__WHAT YOU WILL DO__
Go through the material below, find each line with the word "uwagę", and copy those lines.

__TASK INPUTS__
>>>>

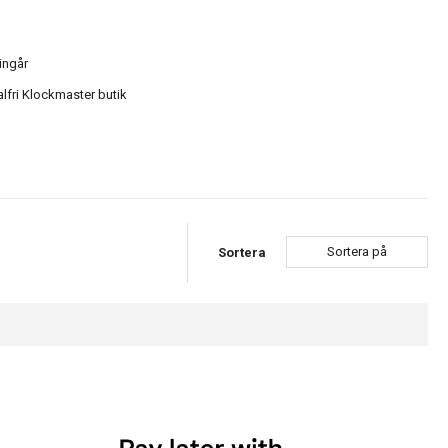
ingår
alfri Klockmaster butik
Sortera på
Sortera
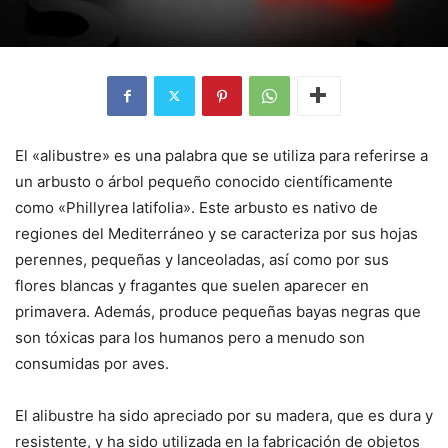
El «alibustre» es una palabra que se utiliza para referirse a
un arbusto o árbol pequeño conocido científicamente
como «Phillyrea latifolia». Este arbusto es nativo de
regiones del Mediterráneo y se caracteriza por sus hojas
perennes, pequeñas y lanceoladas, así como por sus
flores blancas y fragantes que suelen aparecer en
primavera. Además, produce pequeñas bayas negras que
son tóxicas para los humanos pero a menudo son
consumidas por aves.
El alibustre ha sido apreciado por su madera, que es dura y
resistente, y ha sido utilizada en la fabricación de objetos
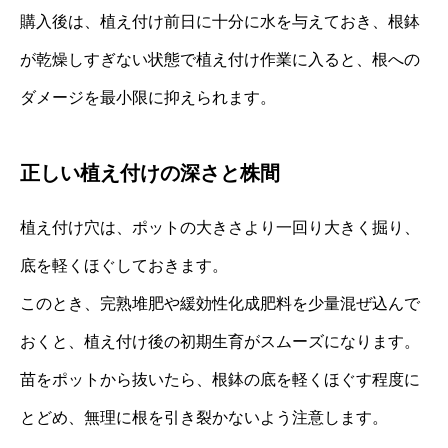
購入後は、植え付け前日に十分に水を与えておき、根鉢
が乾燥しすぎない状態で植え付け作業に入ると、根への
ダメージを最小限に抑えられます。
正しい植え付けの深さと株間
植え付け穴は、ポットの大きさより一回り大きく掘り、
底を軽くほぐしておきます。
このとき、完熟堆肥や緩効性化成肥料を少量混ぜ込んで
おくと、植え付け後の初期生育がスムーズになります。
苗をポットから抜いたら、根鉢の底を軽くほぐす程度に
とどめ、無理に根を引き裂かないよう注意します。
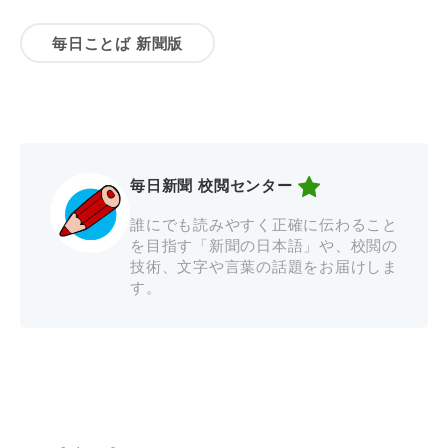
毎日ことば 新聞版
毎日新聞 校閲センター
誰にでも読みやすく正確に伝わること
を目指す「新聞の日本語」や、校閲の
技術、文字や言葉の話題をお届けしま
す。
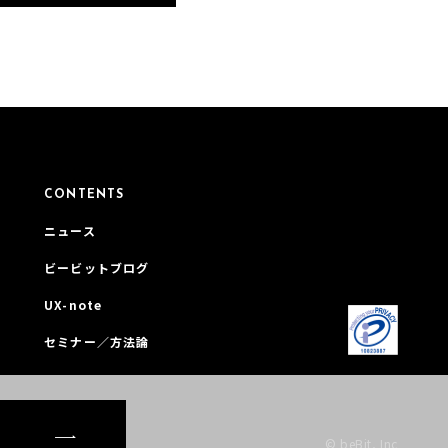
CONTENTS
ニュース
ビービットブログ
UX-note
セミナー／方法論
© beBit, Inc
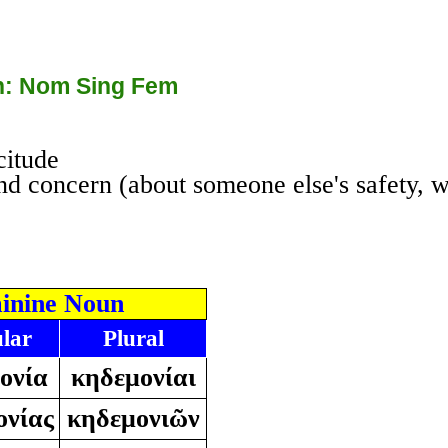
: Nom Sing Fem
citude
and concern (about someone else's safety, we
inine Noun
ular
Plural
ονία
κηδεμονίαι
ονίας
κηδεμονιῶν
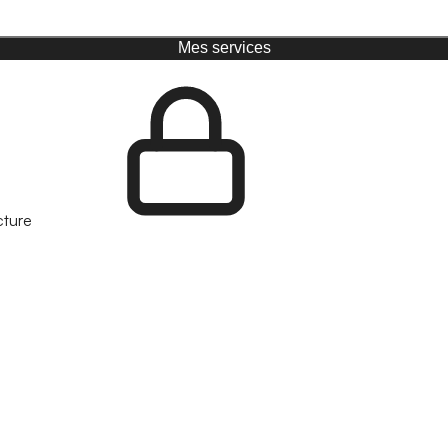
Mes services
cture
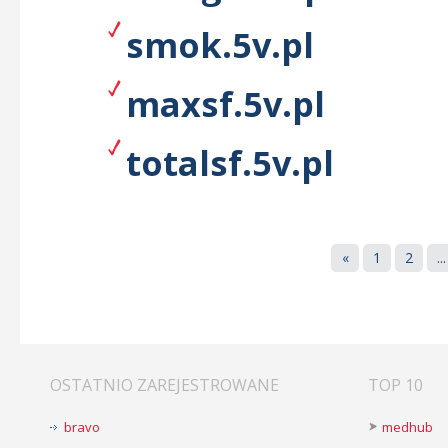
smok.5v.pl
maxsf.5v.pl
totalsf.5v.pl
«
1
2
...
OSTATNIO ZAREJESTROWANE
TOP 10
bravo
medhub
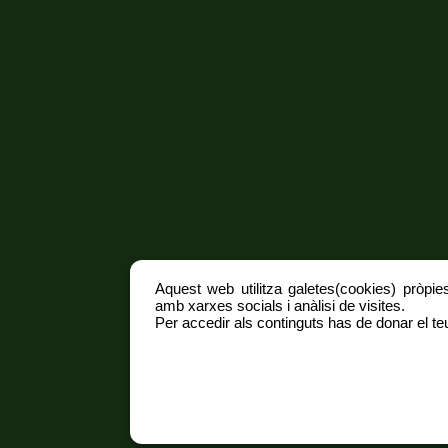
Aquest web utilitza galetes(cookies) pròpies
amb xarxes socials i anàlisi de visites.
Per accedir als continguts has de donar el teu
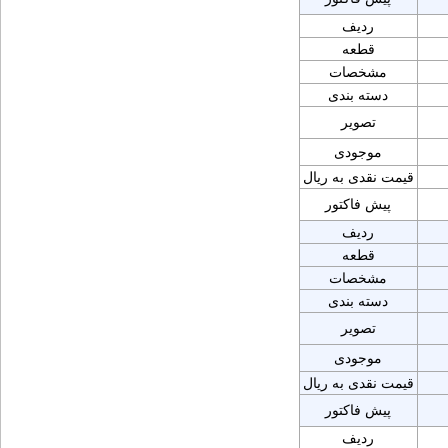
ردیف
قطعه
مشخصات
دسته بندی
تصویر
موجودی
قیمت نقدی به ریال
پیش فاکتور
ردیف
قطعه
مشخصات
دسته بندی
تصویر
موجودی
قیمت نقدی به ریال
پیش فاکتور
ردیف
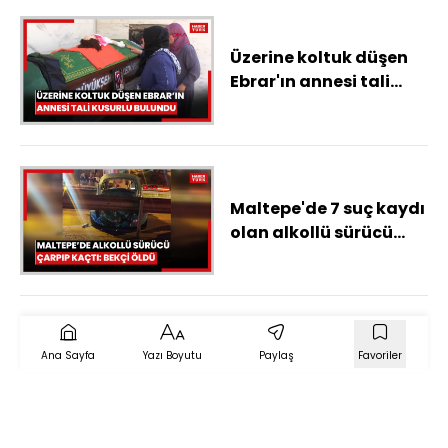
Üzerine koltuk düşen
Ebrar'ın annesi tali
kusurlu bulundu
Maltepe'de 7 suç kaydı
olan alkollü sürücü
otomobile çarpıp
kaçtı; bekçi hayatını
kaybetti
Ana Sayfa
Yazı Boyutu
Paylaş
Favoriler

<<<<
>>>>

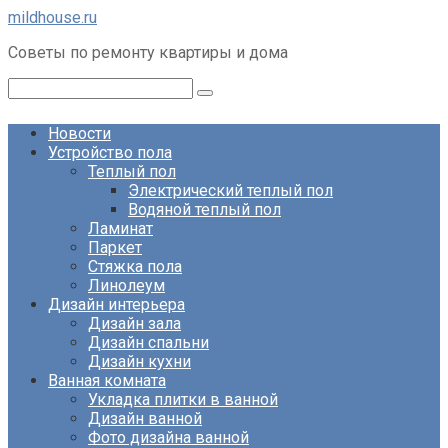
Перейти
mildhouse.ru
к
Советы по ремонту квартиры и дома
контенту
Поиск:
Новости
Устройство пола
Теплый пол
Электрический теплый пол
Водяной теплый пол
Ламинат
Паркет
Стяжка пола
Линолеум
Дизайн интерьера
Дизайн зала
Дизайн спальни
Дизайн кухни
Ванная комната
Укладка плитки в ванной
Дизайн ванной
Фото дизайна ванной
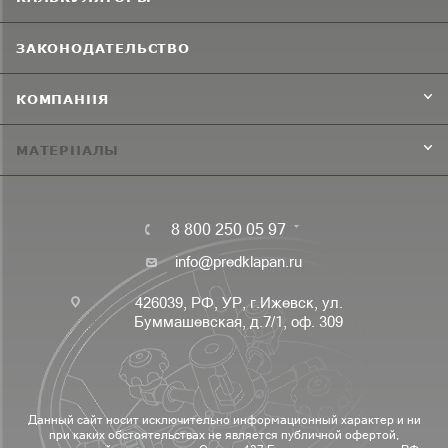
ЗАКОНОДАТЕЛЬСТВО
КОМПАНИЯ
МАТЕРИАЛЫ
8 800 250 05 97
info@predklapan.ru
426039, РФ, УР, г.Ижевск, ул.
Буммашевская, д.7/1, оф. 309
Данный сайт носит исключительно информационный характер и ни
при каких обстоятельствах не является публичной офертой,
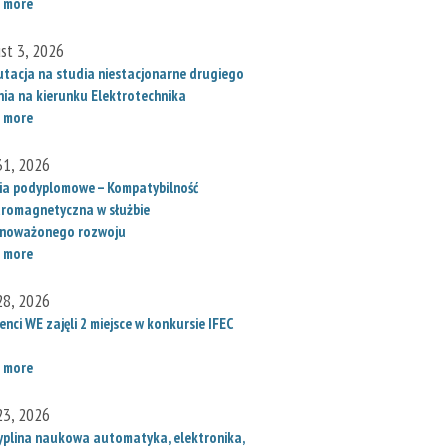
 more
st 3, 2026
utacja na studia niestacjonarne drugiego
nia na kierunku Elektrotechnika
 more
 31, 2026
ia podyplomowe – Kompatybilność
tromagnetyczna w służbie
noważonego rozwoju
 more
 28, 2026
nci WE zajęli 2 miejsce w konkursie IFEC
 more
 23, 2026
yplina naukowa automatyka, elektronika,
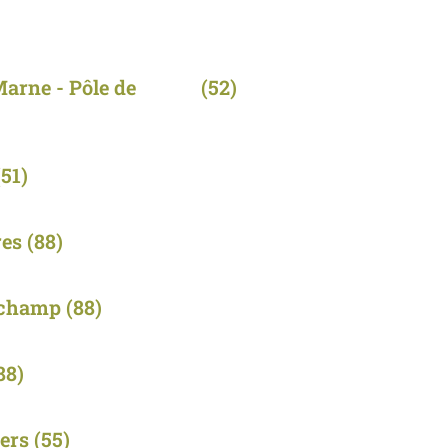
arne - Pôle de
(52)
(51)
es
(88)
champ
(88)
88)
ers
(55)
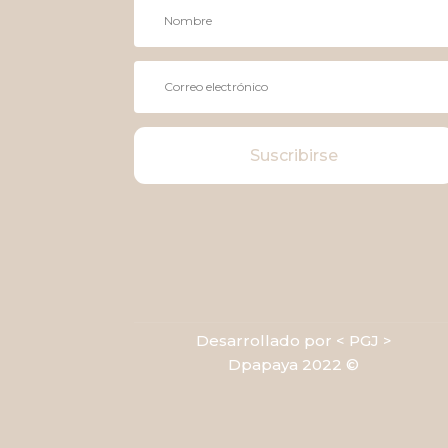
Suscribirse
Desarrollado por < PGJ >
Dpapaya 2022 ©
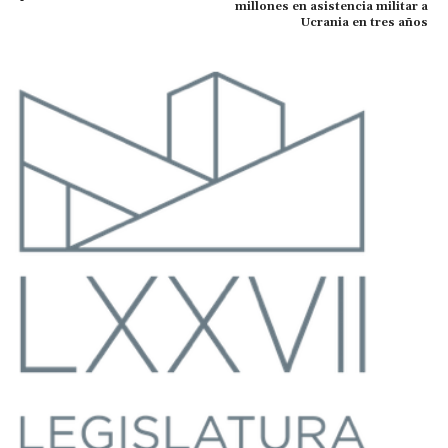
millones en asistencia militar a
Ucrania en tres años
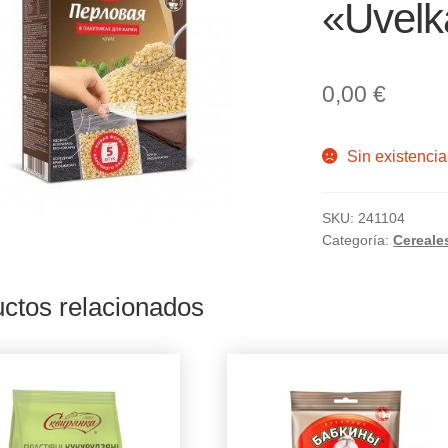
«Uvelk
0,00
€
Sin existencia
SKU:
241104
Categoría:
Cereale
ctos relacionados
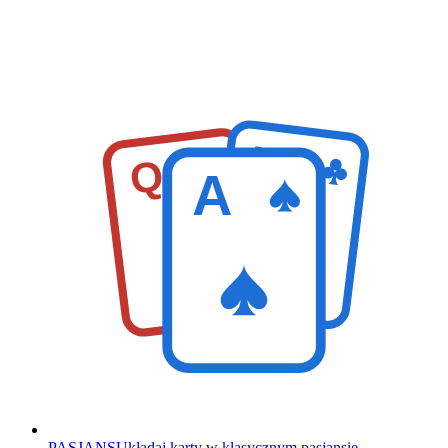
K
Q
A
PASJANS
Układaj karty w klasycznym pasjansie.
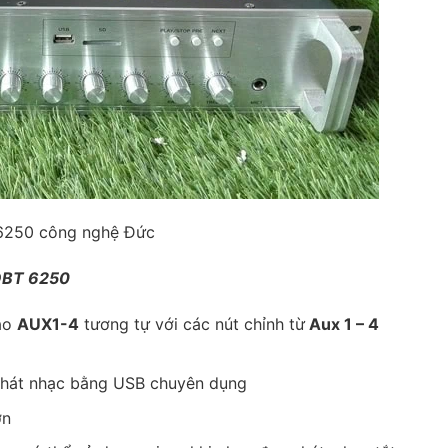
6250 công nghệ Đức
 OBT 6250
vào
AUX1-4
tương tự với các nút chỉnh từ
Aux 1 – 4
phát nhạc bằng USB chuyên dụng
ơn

<<<<
>>>>

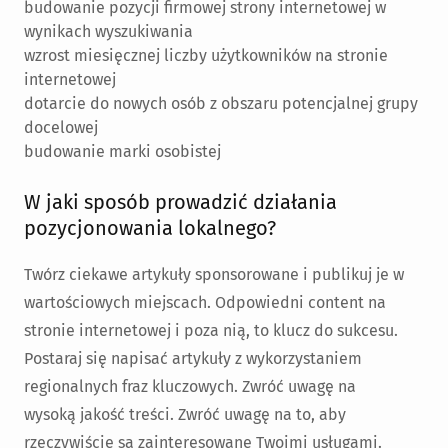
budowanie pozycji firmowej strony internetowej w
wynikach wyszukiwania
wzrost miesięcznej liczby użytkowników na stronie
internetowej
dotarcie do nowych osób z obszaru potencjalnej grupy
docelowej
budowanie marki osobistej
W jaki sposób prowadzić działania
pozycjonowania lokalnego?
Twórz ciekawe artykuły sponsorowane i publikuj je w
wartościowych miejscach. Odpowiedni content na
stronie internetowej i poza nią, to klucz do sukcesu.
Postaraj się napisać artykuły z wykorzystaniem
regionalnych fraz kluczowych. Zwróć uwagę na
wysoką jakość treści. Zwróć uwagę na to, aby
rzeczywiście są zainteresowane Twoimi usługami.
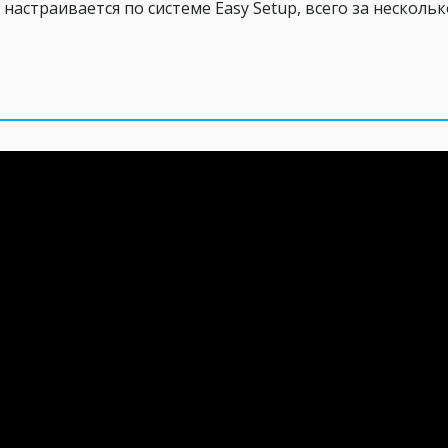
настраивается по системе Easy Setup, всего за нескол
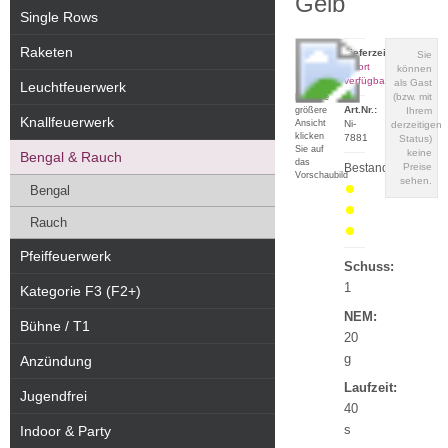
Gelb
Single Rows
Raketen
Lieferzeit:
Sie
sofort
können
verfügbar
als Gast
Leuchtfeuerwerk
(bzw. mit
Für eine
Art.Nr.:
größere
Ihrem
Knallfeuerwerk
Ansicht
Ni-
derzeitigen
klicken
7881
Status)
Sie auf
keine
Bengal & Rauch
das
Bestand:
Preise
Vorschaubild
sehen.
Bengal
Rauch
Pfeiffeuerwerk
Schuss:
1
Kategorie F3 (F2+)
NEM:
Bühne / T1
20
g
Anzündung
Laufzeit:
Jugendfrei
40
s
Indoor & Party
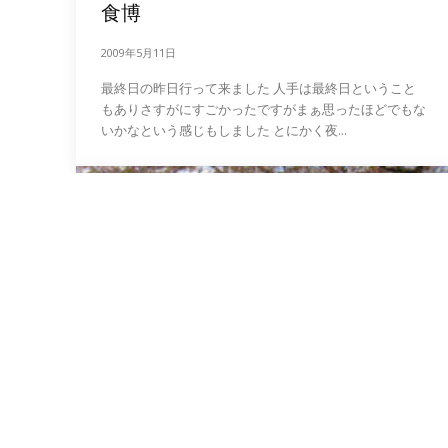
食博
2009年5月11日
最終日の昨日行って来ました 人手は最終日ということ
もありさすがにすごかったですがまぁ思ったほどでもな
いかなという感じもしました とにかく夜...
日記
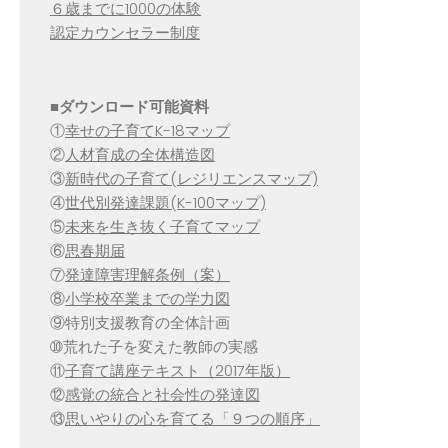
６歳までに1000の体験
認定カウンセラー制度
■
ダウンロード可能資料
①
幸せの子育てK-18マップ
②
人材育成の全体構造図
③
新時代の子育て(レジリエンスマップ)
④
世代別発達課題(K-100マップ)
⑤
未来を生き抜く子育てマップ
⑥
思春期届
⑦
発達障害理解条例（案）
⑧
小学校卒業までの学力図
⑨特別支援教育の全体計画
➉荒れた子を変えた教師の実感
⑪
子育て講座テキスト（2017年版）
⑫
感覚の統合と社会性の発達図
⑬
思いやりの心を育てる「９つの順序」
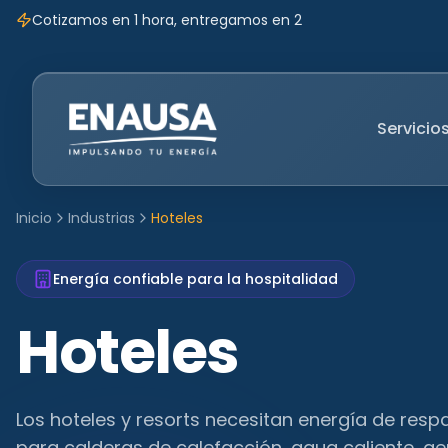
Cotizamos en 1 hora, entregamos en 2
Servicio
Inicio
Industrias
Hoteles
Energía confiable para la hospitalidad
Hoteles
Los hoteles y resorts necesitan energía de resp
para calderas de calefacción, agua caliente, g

<<<<

__EXERCISE RESULT__
regionalnych fraz kluczowych. Zwróć uwagę na
wysoką jakość treści. Zwróć uwagę na to, aby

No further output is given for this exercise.